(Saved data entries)
>>>

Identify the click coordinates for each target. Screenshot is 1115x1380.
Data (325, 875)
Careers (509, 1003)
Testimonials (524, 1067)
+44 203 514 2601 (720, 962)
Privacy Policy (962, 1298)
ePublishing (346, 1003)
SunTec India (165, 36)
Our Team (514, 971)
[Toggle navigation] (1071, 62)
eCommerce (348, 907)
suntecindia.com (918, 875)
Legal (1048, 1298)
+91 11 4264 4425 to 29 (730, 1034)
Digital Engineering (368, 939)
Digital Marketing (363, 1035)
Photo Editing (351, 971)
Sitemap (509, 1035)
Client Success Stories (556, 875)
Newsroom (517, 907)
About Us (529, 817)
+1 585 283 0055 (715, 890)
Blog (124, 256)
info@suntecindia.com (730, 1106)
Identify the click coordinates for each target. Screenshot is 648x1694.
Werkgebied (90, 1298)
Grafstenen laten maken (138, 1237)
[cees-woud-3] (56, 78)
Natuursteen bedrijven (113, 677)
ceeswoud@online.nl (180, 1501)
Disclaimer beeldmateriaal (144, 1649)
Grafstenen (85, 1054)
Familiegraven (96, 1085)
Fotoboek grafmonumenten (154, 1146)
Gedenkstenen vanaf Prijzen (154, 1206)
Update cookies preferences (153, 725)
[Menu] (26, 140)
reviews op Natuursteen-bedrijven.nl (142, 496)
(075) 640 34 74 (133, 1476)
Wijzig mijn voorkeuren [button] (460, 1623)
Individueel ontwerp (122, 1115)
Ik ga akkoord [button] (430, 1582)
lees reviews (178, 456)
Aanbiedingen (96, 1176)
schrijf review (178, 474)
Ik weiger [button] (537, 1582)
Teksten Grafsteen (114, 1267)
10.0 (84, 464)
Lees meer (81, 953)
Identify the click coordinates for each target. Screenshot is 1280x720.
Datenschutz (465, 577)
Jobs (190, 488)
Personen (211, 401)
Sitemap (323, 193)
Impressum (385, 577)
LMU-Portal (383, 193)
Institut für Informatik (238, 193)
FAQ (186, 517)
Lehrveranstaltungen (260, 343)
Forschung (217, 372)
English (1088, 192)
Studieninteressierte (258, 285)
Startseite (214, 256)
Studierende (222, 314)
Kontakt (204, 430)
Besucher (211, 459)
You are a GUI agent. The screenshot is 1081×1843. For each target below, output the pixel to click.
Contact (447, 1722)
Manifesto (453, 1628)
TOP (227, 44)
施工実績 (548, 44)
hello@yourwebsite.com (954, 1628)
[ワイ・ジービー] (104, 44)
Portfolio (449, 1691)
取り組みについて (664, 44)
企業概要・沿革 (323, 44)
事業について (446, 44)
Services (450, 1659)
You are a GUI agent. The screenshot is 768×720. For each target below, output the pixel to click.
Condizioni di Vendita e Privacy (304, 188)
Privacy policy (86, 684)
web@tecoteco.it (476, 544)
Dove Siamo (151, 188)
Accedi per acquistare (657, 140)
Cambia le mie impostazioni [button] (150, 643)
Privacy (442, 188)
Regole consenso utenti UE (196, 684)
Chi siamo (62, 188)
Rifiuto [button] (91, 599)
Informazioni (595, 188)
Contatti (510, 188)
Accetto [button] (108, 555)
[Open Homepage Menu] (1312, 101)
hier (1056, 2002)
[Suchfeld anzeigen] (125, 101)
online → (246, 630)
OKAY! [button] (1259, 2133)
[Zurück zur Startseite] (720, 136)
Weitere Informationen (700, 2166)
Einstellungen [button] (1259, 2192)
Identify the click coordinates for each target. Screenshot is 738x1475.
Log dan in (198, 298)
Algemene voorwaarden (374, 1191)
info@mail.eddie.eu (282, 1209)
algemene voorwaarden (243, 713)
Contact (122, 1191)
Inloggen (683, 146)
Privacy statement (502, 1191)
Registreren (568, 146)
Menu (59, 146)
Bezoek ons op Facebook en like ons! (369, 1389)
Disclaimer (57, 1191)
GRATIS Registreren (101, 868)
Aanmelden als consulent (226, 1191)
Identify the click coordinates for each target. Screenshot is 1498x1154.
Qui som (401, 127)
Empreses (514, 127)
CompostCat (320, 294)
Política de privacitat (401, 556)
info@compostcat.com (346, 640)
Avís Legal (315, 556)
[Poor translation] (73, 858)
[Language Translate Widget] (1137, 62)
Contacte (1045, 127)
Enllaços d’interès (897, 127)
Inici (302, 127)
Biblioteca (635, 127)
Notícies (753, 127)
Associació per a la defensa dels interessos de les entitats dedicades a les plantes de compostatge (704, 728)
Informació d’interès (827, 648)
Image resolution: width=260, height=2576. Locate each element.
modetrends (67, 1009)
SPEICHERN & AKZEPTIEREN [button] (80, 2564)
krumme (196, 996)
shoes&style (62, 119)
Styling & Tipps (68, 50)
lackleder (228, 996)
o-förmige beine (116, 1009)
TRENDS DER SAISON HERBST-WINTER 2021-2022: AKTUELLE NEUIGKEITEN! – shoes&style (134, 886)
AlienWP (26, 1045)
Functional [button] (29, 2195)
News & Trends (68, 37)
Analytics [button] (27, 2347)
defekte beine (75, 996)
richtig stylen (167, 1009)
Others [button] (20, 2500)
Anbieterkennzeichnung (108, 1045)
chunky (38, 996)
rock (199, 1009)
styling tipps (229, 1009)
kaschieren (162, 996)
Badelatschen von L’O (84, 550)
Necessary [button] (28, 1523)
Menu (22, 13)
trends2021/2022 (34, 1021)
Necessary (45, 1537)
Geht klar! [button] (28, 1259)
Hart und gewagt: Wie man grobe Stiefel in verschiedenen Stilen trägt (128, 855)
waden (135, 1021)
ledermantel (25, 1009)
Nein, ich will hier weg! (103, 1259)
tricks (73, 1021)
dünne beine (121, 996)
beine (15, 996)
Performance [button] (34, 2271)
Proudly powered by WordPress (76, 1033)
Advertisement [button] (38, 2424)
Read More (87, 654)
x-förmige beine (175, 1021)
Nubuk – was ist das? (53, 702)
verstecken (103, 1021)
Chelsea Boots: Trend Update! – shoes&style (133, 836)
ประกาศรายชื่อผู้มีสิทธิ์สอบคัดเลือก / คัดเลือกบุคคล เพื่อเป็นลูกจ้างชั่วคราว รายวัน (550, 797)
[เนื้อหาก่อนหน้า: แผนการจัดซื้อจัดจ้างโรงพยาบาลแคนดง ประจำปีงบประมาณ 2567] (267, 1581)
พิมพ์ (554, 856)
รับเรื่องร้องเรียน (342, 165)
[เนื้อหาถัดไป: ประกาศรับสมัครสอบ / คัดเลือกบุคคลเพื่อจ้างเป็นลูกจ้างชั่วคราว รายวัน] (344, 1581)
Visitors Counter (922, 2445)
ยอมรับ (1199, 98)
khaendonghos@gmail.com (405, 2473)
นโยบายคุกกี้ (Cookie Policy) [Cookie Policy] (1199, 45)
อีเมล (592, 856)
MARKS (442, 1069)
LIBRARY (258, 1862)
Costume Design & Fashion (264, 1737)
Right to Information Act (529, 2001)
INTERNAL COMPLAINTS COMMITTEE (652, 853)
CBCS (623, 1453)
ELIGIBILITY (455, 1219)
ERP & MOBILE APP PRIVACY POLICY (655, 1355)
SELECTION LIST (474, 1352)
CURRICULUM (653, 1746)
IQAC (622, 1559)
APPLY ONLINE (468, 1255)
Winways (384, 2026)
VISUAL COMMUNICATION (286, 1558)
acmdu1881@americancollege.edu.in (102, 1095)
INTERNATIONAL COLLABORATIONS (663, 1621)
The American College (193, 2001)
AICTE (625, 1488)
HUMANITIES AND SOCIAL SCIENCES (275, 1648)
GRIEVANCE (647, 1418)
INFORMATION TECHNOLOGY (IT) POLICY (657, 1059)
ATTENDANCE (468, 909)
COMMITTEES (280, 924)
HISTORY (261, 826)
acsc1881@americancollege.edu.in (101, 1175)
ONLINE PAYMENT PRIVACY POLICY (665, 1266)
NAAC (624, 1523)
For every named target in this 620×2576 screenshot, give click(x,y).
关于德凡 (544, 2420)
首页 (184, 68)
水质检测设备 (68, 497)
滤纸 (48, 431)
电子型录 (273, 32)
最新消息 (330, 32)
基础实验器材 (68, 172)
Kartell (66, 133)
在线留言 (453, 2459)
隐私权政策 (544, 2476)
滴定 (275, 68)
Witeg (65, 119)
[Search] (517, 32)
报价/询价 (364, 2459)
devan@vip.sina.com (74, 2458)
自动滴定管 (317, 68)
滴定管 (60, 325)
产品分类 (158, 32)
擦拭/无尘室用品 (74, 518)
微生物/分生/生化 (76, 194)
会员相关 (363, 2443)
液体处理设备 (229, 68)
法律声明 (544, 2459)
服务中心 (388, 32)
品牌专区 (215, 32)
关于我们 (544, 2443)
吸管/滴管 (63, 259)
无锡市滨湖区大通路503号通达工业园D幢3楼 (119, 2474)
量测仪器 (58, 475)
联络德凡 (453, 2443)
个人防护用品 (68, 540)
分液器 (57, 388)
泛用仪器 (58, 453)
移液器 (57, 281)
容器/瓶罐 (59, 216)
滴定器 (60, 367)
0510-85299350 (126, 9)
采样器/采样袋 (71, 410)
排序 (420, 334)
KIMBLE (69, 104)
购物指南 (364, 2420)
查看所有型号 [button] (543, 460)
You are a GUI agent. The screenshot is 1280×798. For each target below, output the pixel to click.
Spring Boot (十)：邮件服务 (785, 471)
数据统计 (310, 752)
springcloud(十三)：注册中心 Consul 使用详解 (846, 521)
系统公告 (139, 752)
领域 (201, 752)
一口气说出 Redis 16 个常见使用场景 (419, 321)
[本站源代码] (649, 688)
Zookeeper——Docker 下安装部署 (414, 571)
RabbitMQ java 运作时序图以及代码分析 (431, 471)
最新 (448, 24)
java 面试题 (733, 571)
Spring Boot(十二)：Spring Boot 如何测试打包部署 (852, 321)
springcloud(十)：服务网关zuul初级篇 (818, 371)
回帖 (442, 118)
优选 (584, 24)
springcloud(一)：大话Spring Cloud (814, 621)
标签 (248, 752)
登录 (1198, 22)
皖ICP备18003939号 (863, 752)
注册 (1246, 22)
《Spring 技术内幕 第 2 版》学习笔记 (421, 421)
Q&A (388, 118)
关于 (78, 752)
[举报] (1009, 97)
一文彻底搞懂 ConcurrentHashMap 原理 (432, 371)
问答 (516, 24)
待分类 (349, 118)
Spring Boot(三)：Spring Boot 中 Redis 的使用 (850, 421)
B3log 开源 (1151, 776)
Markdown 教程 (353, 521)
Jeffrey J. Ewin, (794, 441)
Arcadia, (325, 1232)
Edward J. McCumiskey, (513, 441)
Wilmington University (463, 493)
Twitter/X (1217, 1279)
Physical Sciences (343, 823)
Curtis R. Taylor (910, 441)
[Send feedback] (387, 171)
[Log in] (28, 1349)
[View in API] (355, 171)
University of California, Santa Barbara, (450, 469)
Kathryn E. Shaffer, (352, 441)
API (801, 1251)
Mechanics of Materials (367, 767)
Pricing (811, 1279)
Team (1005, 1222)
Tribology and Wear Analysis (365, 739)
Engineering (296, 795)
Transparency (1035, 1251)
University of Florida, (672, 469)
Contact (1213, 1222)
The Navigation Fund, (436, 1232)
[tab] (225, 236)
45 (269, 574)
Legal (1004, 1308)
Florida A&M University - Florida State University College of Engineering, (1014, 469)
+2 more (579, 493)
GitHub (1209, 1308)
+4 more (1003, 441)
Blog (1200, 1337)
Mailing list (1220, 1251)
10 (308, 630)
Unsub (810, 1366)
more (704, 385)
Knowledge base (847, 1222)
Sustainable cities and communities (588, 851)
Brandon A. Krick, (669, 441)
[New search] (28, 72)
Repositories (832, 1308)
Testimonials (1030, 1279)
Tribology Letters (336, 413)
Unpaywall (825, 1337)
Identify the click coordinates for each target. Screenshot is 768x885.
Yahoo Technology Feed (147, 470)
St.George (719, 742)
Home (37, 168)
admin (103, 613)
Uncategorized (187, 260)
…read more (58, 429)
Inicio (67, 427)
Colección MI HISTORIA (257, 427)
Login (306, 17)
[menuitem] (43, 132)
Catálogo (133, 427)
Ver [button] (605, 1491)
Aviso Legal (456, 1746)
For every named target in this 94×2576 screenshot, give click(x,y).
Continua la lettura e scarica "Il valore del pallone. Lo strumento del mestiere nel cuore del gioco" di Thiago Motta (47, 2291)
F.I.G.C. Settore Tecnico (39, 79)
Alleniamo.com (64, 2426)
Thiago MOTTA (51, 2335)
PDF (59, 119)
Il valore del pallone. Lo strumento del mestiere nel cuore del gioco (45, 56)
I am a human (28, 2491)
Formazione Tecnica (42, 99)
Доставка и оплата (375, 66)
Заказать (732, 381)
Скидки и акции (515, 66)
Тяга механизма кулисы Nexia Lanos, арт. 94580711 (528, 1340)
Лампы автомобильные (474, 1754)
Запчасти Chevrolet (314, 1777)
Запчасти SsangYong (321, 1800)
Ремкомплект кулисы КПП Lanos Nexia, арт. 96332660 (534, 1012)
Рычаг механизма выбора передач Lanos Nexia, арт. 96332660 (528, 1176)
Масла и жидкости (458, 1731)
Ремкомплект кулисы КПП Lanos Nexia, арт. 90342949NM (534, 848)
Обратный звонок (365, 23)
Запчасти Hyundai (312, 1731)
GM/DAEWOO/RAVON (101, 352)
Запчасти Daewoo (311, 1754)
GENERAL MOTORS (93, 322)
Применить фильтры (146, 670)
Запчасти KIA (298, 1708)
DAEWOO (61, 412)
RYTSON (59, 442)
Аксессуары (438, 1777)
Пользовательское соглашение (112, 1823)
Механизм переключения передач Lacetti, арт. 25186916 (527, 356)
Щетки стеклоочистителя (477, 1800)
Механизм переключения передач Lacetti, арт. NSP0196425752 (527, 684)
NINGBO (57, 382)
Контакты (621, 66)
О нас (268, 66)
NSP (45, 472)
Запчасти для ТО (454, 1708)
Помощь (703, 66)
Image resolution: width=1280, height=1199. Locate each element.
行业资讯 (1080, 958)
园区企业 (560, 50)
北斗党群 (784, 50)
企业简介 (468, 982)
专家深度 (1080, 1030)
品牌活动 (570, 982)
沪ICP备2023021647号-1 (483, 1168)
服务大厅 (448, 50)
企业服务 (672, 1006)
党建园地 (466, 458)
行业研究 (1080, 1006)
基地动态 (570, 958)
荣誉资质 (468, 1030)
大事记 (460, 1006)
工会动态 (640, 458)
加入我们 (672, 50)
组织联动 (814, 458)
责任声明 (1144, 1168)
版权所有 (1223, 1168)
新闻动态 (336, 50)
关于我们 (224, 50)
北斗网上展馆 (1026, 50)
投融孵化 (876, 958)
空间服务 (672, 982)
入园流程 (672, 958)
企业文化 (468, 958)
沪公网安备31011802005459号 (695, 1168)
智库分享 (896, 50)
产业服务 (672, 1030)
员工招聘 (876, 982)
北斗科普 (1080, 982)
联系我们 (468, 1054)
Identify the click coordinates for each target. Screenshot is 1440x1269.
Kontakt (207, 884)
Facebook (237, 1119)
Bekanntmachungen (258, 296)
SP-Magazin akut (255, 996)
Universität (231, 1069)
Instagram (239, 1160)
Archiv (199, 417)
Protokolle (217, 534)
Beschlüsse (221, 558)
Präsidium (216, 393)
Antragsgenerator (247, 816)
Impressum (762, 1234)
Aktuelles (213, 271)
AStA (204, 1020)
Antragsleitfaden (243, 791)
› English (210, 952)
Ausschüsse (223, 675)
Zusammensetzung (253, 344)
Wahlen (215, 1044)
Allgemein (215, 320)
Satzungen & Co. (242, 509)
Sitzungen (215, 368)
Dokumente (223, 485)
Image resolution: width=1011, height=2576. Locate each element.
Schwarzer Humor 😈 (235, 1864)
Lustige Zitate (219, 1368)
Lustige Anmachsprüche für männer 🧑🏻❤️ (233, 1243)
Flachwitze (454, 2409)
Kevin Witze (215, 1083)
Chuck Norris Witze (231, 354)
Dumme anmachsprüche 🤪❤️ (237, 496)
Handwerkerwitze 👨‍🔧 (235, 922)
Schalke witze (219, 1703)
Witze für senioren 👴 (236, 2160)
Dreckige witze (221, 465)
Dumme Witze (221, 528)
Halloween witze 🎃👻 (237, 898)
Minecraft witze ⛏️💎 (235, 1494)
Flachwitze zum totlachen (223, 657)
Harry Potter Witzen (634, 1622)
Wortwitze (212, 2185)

<<<

§ **Exercise requirements**
Please output an exact copy of the lines above, from the opening line of the data down to the line that contains "[Toggle navigation] (1071, 62)".

§ **Response area**
Identify the click coordinates for each target. Screenshot is 1115x1380.
Data (325, 875)
Careers (509, 1003)
Testimonials (524, 1067)
+44 203 514 2601 (720, 962)
Privacy Policy (962, 1298)
ePublishing (346, 1003)
SunTec India (165, 36)
Our Team (514, 971)
[Toggle navigation] (1071, 62)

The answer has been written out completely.